[Page-level text extractions]
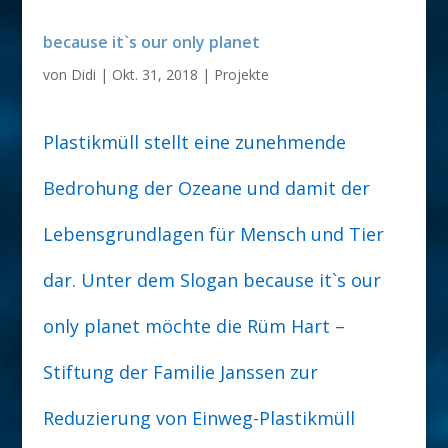
because it`s our only planet
von
Didi
|
Okt. 31, 2018
|
Projekte
Plastikmüll stellt eine zunehmende
Bedrohung der Ozeane und damit der
Lebensgrundlagen für Mensch und Tier
dar. Unter dem Slogan because it`s our
only planet möchte die Rüm Hart –
Stiftung der Familie Janssen zur
Reduzierung von Einweg-Plastikmüll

Assignment. Each line of the data that contains "only" belongs in the answer.

Your response.
because it`s our only planet
only planet möchte die Rüm Hart –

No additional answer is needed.